Below are some records. Write out the lines from the one containing "Saturn Ramenskoye" to the last line, word for word, leaving out pictures.
····················
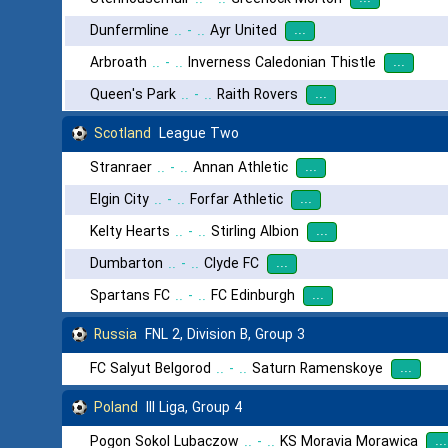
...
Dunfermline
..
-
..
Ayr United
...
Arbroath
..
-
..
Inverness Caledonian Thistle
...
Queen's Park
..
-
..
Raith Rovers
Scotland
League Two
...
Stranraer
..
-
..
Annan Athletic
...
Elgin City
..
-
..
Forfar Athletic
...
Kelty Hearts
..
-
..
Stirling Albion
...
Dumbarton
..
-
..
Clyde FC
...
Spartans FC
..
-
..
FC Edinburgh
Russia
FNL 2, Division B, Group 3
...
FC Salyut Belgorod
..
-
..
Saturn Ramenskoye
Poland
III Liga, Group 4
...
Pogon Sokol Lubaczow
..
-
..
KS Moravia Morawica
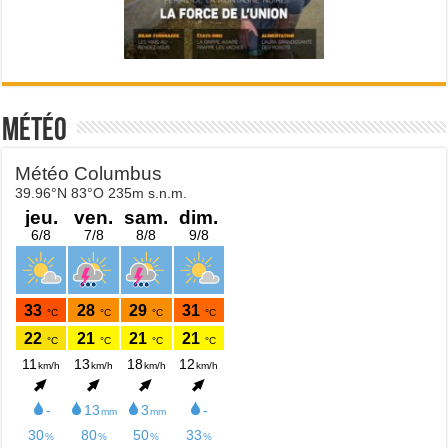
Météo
····················
■ EXERCISE RESULT
Saturn Ramenskoye
Poland
III Liga, Group 4
...
Pogon Sokol Lubaczow
..
-
..
KS Moravia Morawica
Météo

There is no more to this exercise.